Above 23rd Street, by the Hudson River, the neighborhood is post-industrial, featuring the elevated High Line viaduct, which follows the river all through Chelsea. The elevated rail line was the successor to the street-level freight line original built through Chelsea in 1847, which was the cause of numerous fatal accidents, so it was elevated in the early 1930s by the New York Central Railroad. It fell out of use in the 1960s through 1980 and was originally slated to be torn down, but in the early 2000s, it was redesigned and converted into a highly used aerial greenway and rails-to-trails park.
 With a change in zoning resolution in conjunction with the development of the High Line, Chelsea experienced a new construction boom, with projects by notable architects such as Shigeru Ban, Neil Denari, Jean Nouvel, and Frank Gehry. The neighborhood was quickly gentrifying, with small businesses being replaced by big-box retailers and technology and fashion stores. With this development, more wealthy residents moved in, further widening an already-existing income gap with public-housing residents. In 2015, the average yearly household income in most of Chelsea was about $140,000. On the other hand, in the area's two public-housing developments – the Elliott-Chelsea Houses, between 25th Street, Ninth Avenue, 28th Street, and Tenth Avenue; and Fulton Houses, between 16th Street, Ninth Avenue, 19th Street, and Tenth Avenue – the average income was less than $30,000. At the same time, the area's Puerto Rican enclaves and rent-subsidized housing, especially in Penn South, was being replaced by high-rent studios. This resulted in large income disparities across the neighborhood; one block in particular – 25th Street between 9th and 10th Avenues – had the Elliot Houses on its north side and two million-dollar residences on its south side.

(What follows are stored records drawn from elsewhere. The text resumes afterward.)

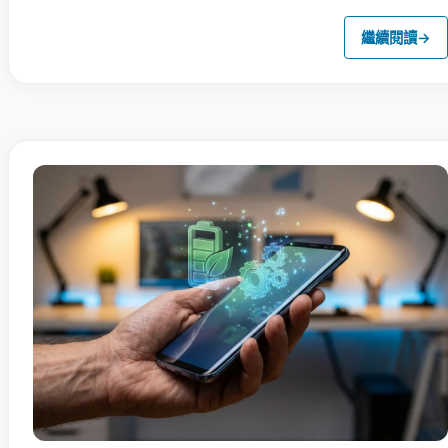
繼續閱讀
→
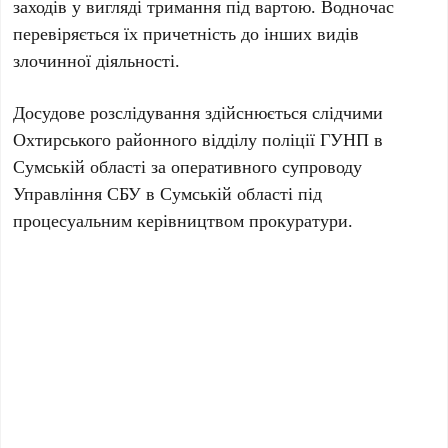
заходів у вигляді тримання під вартою. Водночас
перевіряється їх причетність до інших видів
злочинної діяльності.
Досудове розслідування здійснюється слідчими
Охтирського районного відділу поліції ГУНП в
Сумській області за оперативного супроводу
Управління СБУ в Сумській області під
процесуальним керівництвом прокуратури.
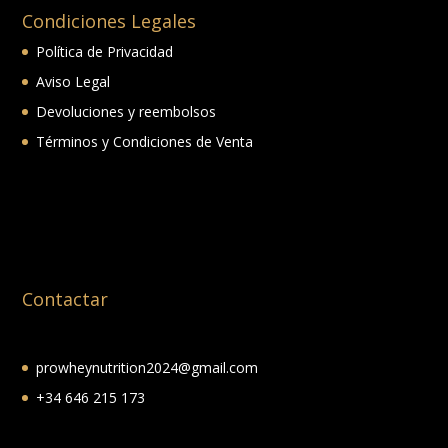
Condiciones Legales
Política de Privacidad
Aviso Legal
Devoluciones y reembolsos
Términos y Condiciones de Venta
Contactar
prowheynutrition2024@gmail.com
+34 646 215 173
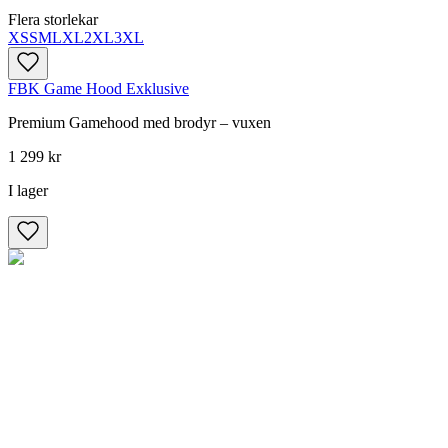
Flera storlekar
XS
S
M
L
XL
2XL
3XL
FBK Game Hood Exklusive
Premium Gamehood med brodyr – vuxen
1 299 kr
I lager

The Chelsea neighborhood is served by two weekly newspapers: the Chelsea-Clinton News and Chelsea Now.

West Chelsea refers to the western portion of Chelsea, previously known as Gasoline Alley, much of which was previously a manufacturing area and has since been rezoned to allow for high-rise residential uses. It is often considered the area of Chelsea between the Hudson River to the west and Tenth Avenue to the east, a portion of which was designated a historic district in 2008. A 2008 article in The New York Times showed the eastern boundary of West Chelsea as Eighth Avenue for the area between 14th and 23rd streets, Ninth Avenue between 23rd and 25th, and Tenth Avenue between 25th and 29th.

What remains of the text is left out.